(Saved entries)
————————
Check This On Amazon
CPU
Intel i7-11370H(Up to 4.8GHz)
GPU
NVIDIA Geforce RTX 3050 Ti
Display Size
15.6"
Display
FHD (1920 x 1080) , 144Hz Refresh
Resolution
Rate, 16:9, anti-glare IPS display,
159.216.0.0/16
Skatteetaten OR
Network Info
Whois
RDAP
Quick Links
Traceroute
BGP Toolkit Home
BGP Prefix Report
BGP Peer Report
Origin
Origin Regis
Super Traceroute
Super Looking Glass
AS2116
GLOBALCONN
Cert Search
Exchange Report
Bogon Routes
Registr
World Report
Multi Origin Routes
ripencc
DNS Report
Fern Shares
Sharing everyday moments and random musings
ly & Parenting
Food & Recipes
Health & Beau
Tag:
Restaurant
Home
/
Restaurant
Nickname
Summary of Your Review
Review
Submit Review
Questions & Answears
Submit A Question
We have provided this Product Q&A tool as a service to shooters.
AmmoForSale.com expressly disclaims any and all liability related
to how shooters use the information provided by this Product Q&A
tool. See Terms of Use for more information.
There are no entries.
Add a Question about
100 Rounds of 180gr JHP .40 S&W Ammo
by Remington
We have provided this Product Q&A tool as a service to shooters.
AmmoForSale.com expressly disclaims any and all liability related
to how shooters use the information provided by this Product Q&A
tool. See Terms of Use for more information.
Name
————————
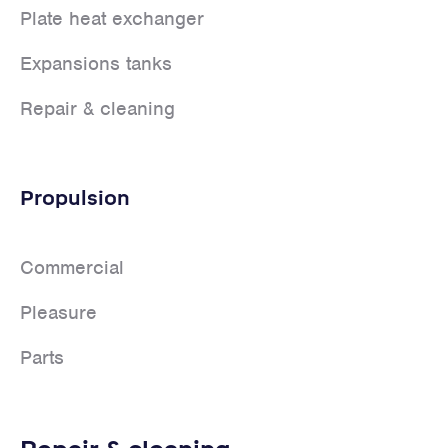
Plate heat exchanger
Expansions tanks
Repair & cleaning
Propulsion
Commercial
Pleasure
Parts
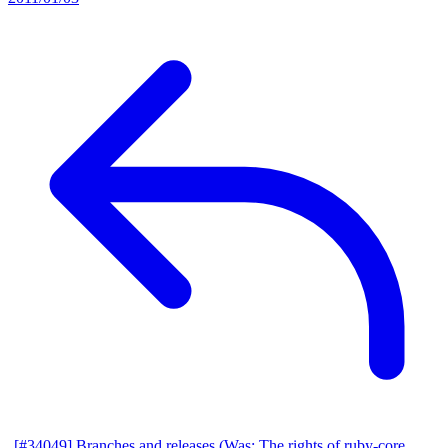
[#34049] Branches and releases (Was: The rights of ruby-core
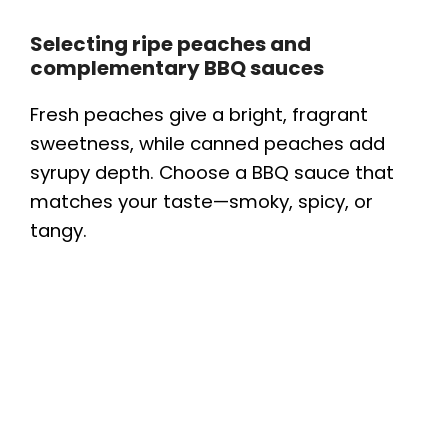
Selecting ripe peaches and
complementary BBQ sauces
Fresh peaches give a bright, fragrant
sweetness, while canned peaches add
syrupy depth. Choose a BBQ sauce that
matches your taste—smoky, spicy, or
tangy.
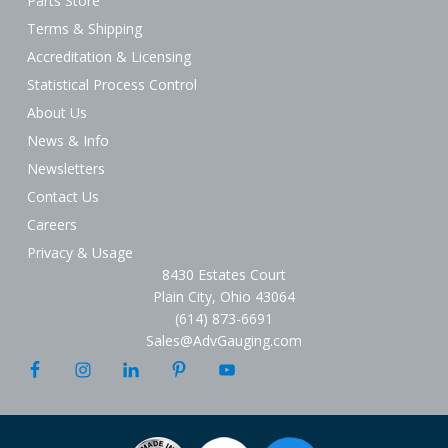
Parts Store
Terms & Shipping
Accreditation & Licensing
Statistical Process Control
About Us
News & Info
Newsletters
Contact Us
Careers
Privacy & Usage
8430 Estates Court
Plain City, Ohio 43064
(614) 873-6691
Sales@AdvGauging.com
————————
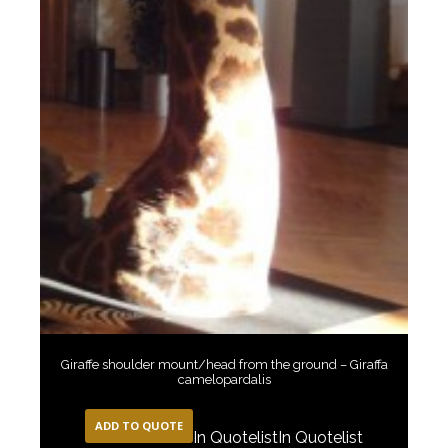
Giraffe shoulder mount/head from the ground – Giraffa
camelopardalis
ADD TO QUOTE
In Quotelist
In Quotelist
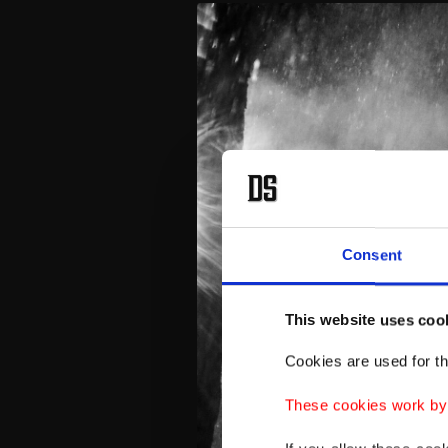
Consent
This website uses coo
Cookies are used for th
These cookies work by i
————————
- Task goal
Here the output must be the lines above from the line with "Check This On Amazon" to the line with "Submit A Question", both included, duplicated word for word and nothing else.

- Solved exercise
Check This On Amazon
CPU
Intel i7-11370H(Up to 4.8GHz)
GPU
NVIDIA Geforce RTX 3050 Ti
Display Size
15.6"
Display
FHD (1920 x 1080) , 144Hz Refresh
Resolution
Rate, 16:9, anti-glare IPS display,
159.216.0.0/16
Skatteetaten OR
Network Info
Whois
RDAP
Quick Links
Traceroute
BGP Toolkit Home
BGP Prefix Report
BGP Peer Report
Origin
Origin Regis
Super Traceroute
Super Looking Glass
AS2116
GLOBALCONN
Cert Search
Exchange Report
Bogon Routes
Registr
World Report
Multi Origin Routes
ripencc
DNS Report
Fern Shares
Sharing everyday moments and random musings
ly & Parenting
Food & Recipes
Health & Beau
Tag:
Restaurant
Home
/
Restaurant
Nickname
Summary of Your Review
Review
Submit Review
Questions & Answears
Submit A Question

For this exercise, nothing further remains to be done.